Fourth, in terms of political empowerment, the cultural manyattas and the cultural tourism projects have introduced new political structures both within and between the communities. As stated, in most of the cultural manyattas, a management committee was established to manage the projects. Before starting a cultural manyatta, local project initiators have to consult with the leaders of group ranches and also with the local chief. However, the management committees are usually registered separately from existing group ranch committees. As a consequence, this form of arrangement usually introduces a new level of governance in the local community. In addition, the recent establishment (jointly by the African Wildlife Society, the Kenyan Wildlife Society and the Ministry of Culture and Social Services) of the Association for Cultural Centres in Amboseli Ecosystem (ACCA) has a new political implication that will affect local governance.

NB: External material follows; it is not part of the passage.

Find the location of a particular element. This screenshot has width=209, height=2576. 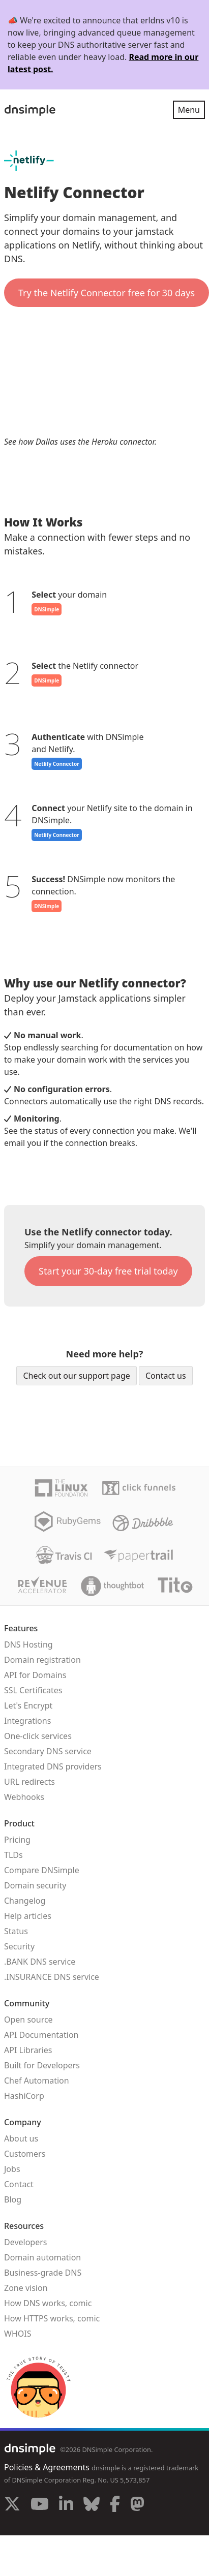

Apart from involvement in marketing and revenue distribution, ACCA also aims at relocating the cultural manyattas that are situated in critical wildlife corridors and dispersal areas. In other words, through ACCA the government and other interest groups are trying to control and reduce the haphazard development of cultural manyattas in areas adjacent to Amboseli National Park.

Similarly, the recent establishment of the Tanzania Cultural Tourism Organization (TACTO) to coordinator the activities of the CTP also has political implications. The main aim of TACTO is to coordinate the various initiatives subsequent to the withdrawal of SNV. However, TACTO has been a source of conflict among the various community projects ever since its establishment.

Although personal and financial disputes were the immediate sources of conflict, in essence the main cause of conflict centres on the issue of ownership of the CTP. In this regard, most of the local people in the various villages do not see TACTO as their organization. A lack of trust and cooperation among stakeholders remains. Successful projects within the CTP do not feel responsible for the less successful ones, and the variety of organizational forms within the 18 projects also impedes cooperative action. As one of the stakeholders observed: ‘TACTO is like a house hit by a storm. And sometimes it is easier to build a new one instead of rebuilding it’ (in:

Verburg, 2004). As the SNV has pulled out and the Tanzanian Tourism Board feels responsible only for the marketing of the projects, the CTP is about to fall apart in various projects; some are very successful, while others are almost out of business.